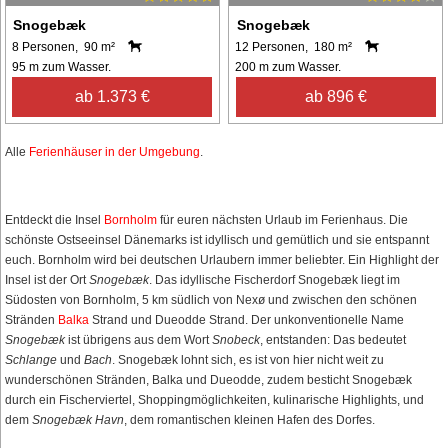
Snogebæk
Snogebæk
8 Personen, 90 m²
12 Personen, 180 m²
95 m zum Wasser.
200 m zum Wasser.
ab 1.373 €
ab 896 €
Alle
Ferienhäuser in der Umgebung
.
Entdeckt die Insel
Bornholm
für euren nächsten Urlaub im Ferienhaus. Die
schönste Ostseeinsel Dänemarks ist idyllisch und gemütlich und sie entspannt
euch. Bornholm wird bei deutschen Urlaubern immer beliebter. Ein Highlight der
Insel ist der Ort
Snogebæk
. Das idyllische Fischerdorf Snogebæk liegt im
Südosten von Bornholm, 5 km südlich von Nexø und zwischen den schönen
Stränden
Balka
Strand und Dueodde Strand. Der unkonventionelle Name
Snogebæk
ist übrigens aus dem Wort
Snobeck
, entstanden: Das bedeutet
Schlange
und
Bach
. Snogebæk lohnt sich, es ist von hier nicht weit zu
wunderschönen Stränden, Balka und Dueodde, zudem besticht Snogebæk
durch ein Fischerviertel, Shoppingmöglichkeiten, kulinarische Highlights, und
dem
Snogebæk Havn
, dem romantischen kleinen Hafen des Dorfes.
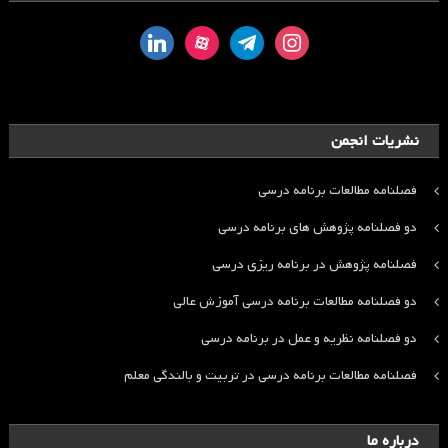
linkedin
aparat
telegram
instagram
نشریات انجمن
فصلنامه مطالعات برنامه درسی
دو فصلنامه پژوهش های برنامه درسی
فصلنامه پژوهش در برنامه ریزی درسی
دو فصلنامه مطالعات برنامه درسی آموزش عالی
دو فصلنامه نظریه و عمل در برنامه درسی
فصلنامه مطالعات برنامه درسی در تربیت و بالندگی معلم
درباره ما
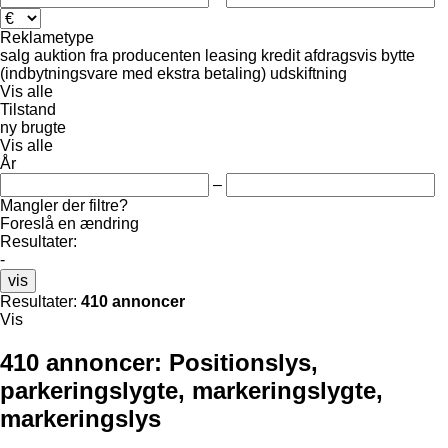
Reklametype
salg
auktion
fra producenten
leasing
kredit
afdragsvis
bytte
(indbytningsvare med ekstra betaling)
udskiftning
Vis alle
Tilstand
ny
brugte
Vis alle
År
–
Mangler der filtre?
Foreslå en ændring
Resultater:
-
vis
Resultater:
410 annoncer
Vis
410 annoncer:
Positionslys,
parkeringslygte, markeringslygte,
markeringslys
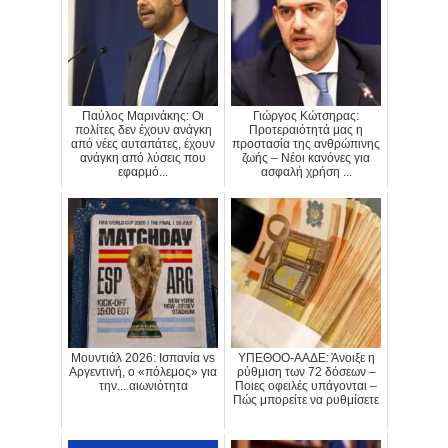
Παύλος Μαρινάκης: Οι
Γιώργος Κώτσηρας:
πολίτες δεν έχουν ανάγκη
Προτεραιότητά μας η
από νέες αυταπάτες, έχουν
προστασία της ανθρώπινης
ανάγκη από λύσεις που
ζωής – Νέοι κανόνες για
εφαρμό...
ασφαλή χρήση ...
Μουντιάλ 2026: Ισπανία vs
ΥΠΕΘΟΟ-ΑΑΔΕ: Άνοιξε η
Αργεντινή, ο «πόλεμος» για
ρύθμιση των 72 δόσεων –
την... αιωνιότητα
Ποιες οφειλές υπάγονται –
Πώς μπορείτε να ρυθμίσετε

* * * *

> **Task objective**
Return each line of the material above that holds the string "فصلنامه".

> **Problem solution**
فصلنامه مطالعات برنامه درسی
دو فصلنامه پژوهش های برنامه درسی
فصلنامه پژوهش در برنامه ریزی درسی
دو فصلنامه مطالعات برنامه درسی آموزش عالی
دو فصلنامه نظریه و عمل در برنامه درسی
فصلنامه مطالعات برنامه درسی در تربیت و بالندگی معلم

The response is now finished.